By John DeGaspari
How can healthcare organizations reassure patients that their personal data is secure, while also satisfying their demands for quick and easy access to their own data? In a recent interview, Chris White, head of commercial data protection services at Booz Allen, offered tips to healthcare providers trying to balance health data security with HIPAA requirements.
White says in the HealthITSecurity interview that maintaining data security is absolutely critical at the patient, doctor and provider organization levels. Each has to take a focused approach. That involves understanding what data is most important and putting a risk evaluation behind that to prioritize protecting different types of data.
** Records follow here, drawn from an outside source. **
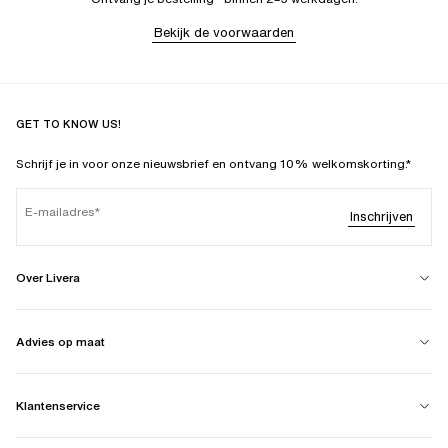
Bekijk de voorwaarden
GET TO KNOW US!
Schrijf je in voor onze nieuwsbrief en ontvang 10% welkomskorting.*
E-mailadres
Inschrijven
Over Livera
Advies op maat
Klantenservice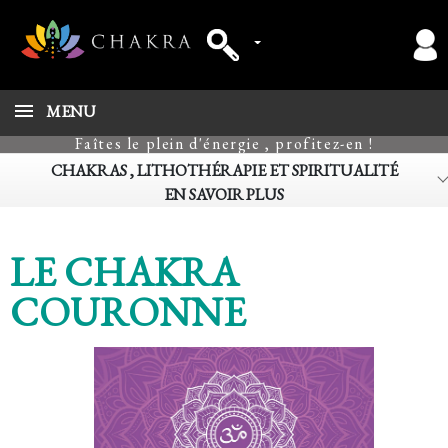
MENU
Faîtes le plein d'énergie , profitez-en !
CHAKRAS , LITHOTHÉRAPIE ET SPIRITUALITÉ
EN SAVOIR PLUS
LE CHAKRA
COURONNE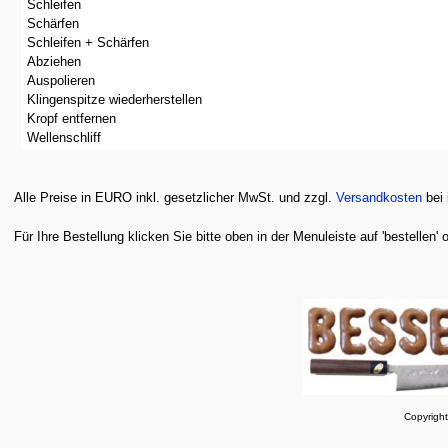
Schleifen
Schärfen
Schleifen + Schärfen
Abziehen
Auspolieren
Klingenspitze wiederherstellen
Kropf entfernen
Wellenschliff
Alle Preise in EURO inkl. gesetzlicher MwSt. und zzgl.
Versandkosten
bei 
Für Ihre Bestellung klicken Sie bitte oben in der Menuleiste auf 'bestellen' 
Copyrigh
japanisch Japan Damast Damastmesser Damasts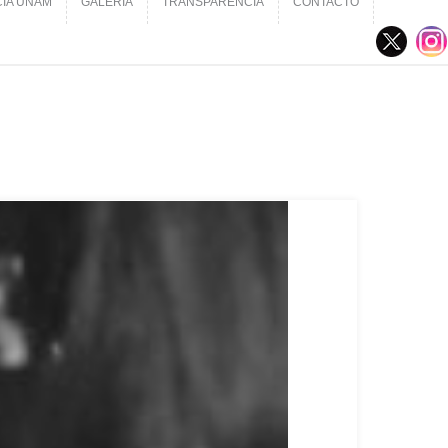
CIA UNAM
GALERÍA
TRANSPARENCIA
CONTACTO
CIA UNAM
GALERÍA
TRANSPARENCIA
CONTACTO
Providing encryption across the data life cycle is important, too.
Nonetheless, providers have to realize that a breach is inevitable, and it's crucial to understand what's going on with data inside the network.
White says HIPAA needs to change with regard to the level of accountability for organizations from a regulatory standpoint, and how much investment they need to make in structuring the appropriate data protection program.
Public heathcare agencies are not immune to data security issues. On April 21, the Texas Department of Aging and Disability Services inadvertently made Medicaid patients' information available online. The breach impacted about 6,600 people.
Against those existing risks, technology continues to move forward, White said, noting that the proliferation of mobile devices is adding another layer of risk for potential cyberattacks.